• [Required action]: Could you return the full listing, every line exactly as given?

**** Available records ****

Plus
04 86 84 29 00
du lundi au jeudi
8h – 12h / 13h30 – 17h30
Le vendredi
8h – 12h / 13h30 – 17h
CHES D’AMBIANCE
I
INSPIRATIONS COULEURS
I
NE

****

• [Result of the task]:
Plus
04 86 84 29 00
du lundi au jeudi
8h – 12h / 13h30 – 17h30
Le vendredi
8h – 12h / 13h30 – 17h
CHES D’AMBIANCE
I
INSPIRATIONS COULEURS
I
NE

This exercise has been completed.